# EPDM roofing questions



## Dale Chomechko (Mar 11, 2008)

*Alternate roofing*



zantar said:


> Hi all,
> 
> I have a 3rd story flat roof I need to replace. I have had some quotes that range from $3800 to $6000. It has about 2 inches of pitch and "other" asphalt like layers. The dimensions are 18' x 13' + a small flat dormer of about 10' x 8' so just over 300 sqft. I'm going to assume this roof has never been torn down. It is a 100 year old home in Toronto. Roof deck is 1" thick planks. I have previously insulated between the rafters and there is an air gap of about an inch under the deck. Enough back story for now
> 
> ...


Hi Zantar
There are asphalt shingles that will go on a 2/12 slope 
Try the Gaf/Elk Timberline or Malarkey
Just make sure you install an Ice & water shield under these products
I live in the Vancouver area & with 150 inches of rain every year I have never had a problem with this installation as well as being a little less complicated for a rookie, it will definetely look better
Dale Chomechko 
DC Roofing Inc


----------



## zantar (May 1, 2009)

Hi,

Just to clarify, because I think I confused things with my first statement about pitch. This is 2 inches of the substance called pitch as opposed to describing a slope. This is an almost flat roof. Not sure the exact ratio.. It does get a tad steeper at the dormer. Still wondering about epdm in this situation. I don't want to get into torches with asphalt membranes and based on what I've read, I think I can do this epdm stuff, but wanted some tips and or warnings from others who have worked with it.

Thanks.


----------



## texas115115 (May 3, 2009)

*flat roofs*

certeenteed offers a flat roof system. That starts with a nail down base ply, then a self ahreading mid ply or go stright to the cap ply if you want.:thumbup:


----------



## daylaborer (May 3, 2009)

zantar said:


> IF I follow the Firestone howtos, am I likely to succeed?

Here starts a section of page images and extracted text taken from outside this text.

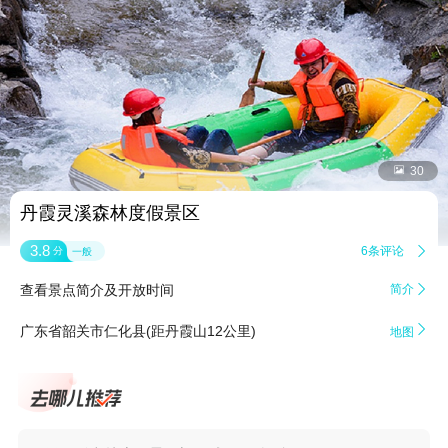


30
丹霞灵溪森林度假景区
3.8
6条评论

分
一般
查看景点简介及开放时间
简介


广东省韶关市仁化县(距丹霞山12公里)
地图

To quote a fellow contractor, "If it were any simpler, a monkey could install it."

Go with the metal flashing to isolate the two roof systems and follow Firestone spec for perimeter termination. I would also bring the EPDM over the fascia and behind the gutter so you don't get ice backing up from the gutter and your guttered eaves should have finish metal that will provide positive runoff into the gutter as opposed to behind.

As for compatability of EPDM and asphalt systems, the only time you'll have a problem is if you go slopping asphalt coatings and cements onto the EPDM. You should be OK.


----------